Some heroic measures went into saving one Garland County, Arkansas dog recently.

His name is Rudy, and he's a 4-week post-op pacemaker patient.

Just like some humans who feel like they're having gas pain or indigestion when they're really having heart trouble, for Rudy, it was much the same.

What brought him in? Burping!

"With an AV block, the heart isn't working well at all. The signals going up the nodes and coming down crossed each other out," says Dr. Robert Zepecki with All Pet Center.
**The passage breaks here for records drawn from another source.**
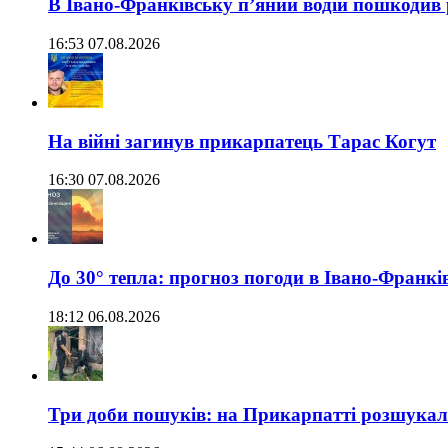
В Івано-Франківську п’яний водій пошкодив
16:53 07.08.2026
На війні загинув прикарпатець Тарас Когут
16:30 07.08.2026
До 30° тепла: прогноз погоди в Івано-Франкі
18:12 06.08.2026
Три доби пошуків: на Прикарпатті розшукали 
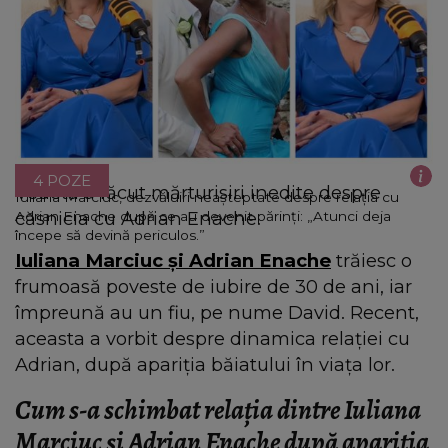
4 POZE
Vedeta a făcut mărturisiri inedite despre
Iuliana Marciuc, dezvăluiri neașteptate despre relația cu
căsnicia cu Adrian Enache.
Adrian Enache după ce au devenit părinți: „Atunci deja
începe să devină periculos.”
Iuliana Marciuc și Adrian Enache
trăiesc o
frumoasă poveste de iubire de 30 de ani, iar
împreună au un fiu, pe nume David. Recent,
aceasta a vorbit despre dinamica relației cu
Adrian, după apariția băiatului în viața lor.
Cum s-a schimbat relația dintre Iuliana
Marciuc și Adrian Enache după apariția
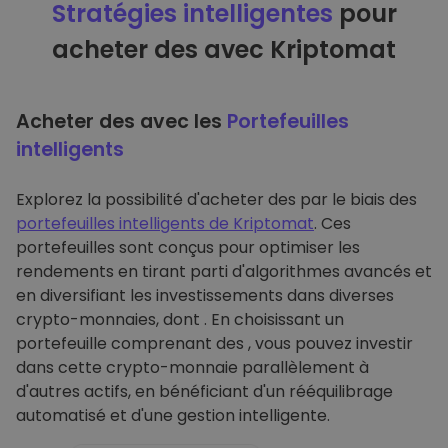
Stratégies intelligentes
pour
acheter des avec Kriptomat
Acheter des avec les
Portefeuilles
intelligents
Explorez la possibilité d'acheter des par le biais des
portefeuilles intelligents de Kriptomat
. Ces
portefeuilles sont conçus pour optimiser les
rendements en tirant parti d'algorithmes avancés et
en diversifiant les investissements dans diverses
crypto-monnaies, dont . En choisissant un
portefeuille comprenant des , vous pouvez investir
dans cette crypto-monnaie parallèlement à
d'autres actifs, en bénéficiant d'un rééquilibrage
automatisé et d'une gestion intelligente.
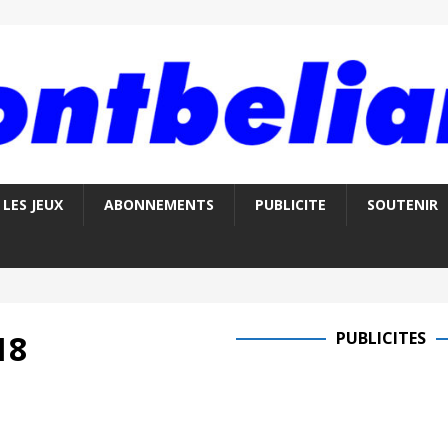
LES JEUX
ABONNEMENTS
PUBLICITE
SOUTENIR
18
PUBLICITES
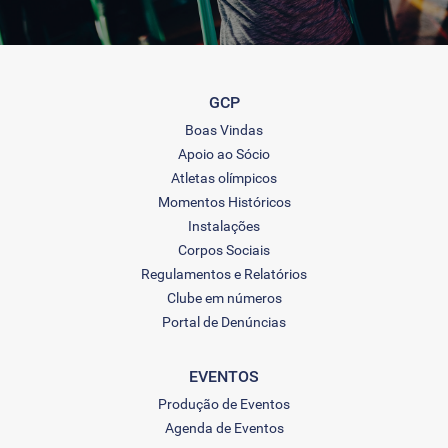
GCP
Boas Vindas
Apoio ao Sócio
Atletas olímpicos
Momentos Históricos
Instalações
Corpos Sociais
Regulamentos e Relatórios
Clube em números
Portal de Denúncias
EVENTOS
Produção de Eventos
Agenda de Eventos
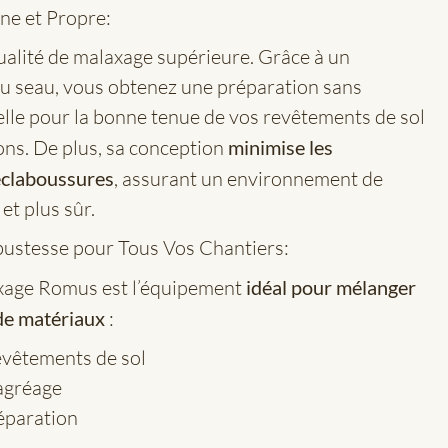
e et Propre:
qualité de malaxage supérieure. Grâce à un
du seau, vous obtenez une préparation sans
lle pour la bonne tenue de vos revêtements de sol
ions. De plus, sa conception
minimise les
 éclaboussures
, assurant un environnement de
et plus sûr.
bustesse pour Tous Vos Chantiers:
axage Romus est l’équipement
idéal pour mélanger
de matériaux
:
evêtements de sol
agréage
éparation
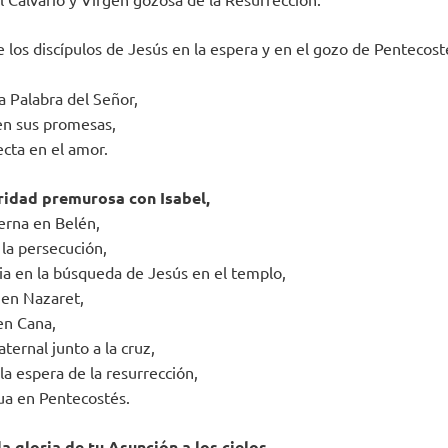
 los discípulos de Jesús en la espera y en el gozo de Pentecost
a Palabra del Señor,
en sus promesas,
ecta en el amor.
ridad premurosa con Isabel,
erna en Belén,
 la persecución,
ia en la búsqueda de Jesús en el templo,
a en Nazaret,
en Cana,
ternal junto a la cruz,
 la espera de la resurrección,
dua en Pentecostés.
a gloria de tu Asunción a los cielos,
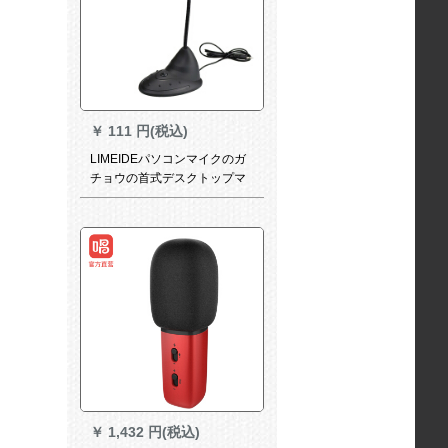
￥
111 円(税込)
LIMEIDEパソコンマイクのガ
チョウの首式デスクトップマ
イクのシングルプラグUSBマ
イクデスクトップネットワー
クK歌専用音声電話チャット会
議ガチョウの首のマイク（3.5
mmインターフェース）
￥
1,432 円(税込)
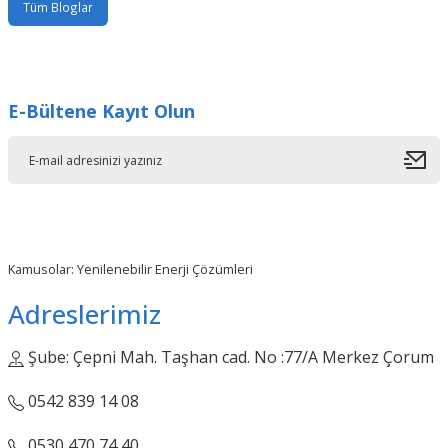
Tüm Bloglar
E-Bültene Kayıt Olun
Kamusolar: Yenilenebilir Enerji Çözümleri
Adreslerimiz
Şube: Çepni Mah. Taşhan cad. No :77/A Merkez Çorum
0542 839 14 08
0530 470 74 40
After a consultation in Memphis, Rudy's parents rushed him to LSU for surgery.

"The beat was back, and strong, this pacemaker's the same size my mother wears," says Dr. Zepecki.

But like many other heart patients of any species, there were complications.

"He looked terrible. His color was bad. His tongue was purple. He was in bad shape," says the vet.

Rudy made it back to a surgical suite at LSU in time.

That's where doctors realized one of the two leads sending volts to his heart was cracked and reworked it to operate with one.

"His pacemaker could be implanted in a human tomorrow along with the wires they used and it would be just the same," says Pacemaker Educator Sandy Charleton.

Since Rudy's damaged heart needs to use his pacemaker 100 percent of the time, his device would rate on the low end when it comes to longevity, about 5 years.

But checks like this see how much energy he's using, helping Rudy get the most out of the device and life.

"We program two times as much energy as he's using to give him a safety margin and that protects the life of the battery," says Charleton.

And with that, this Boxer can put his whole heart back into doing all that he loves.

With the growth in this technology, Arkansas pet parents don't have to go out of state to get their kids the surgery or the pacemaker, just talk to your veterinarian.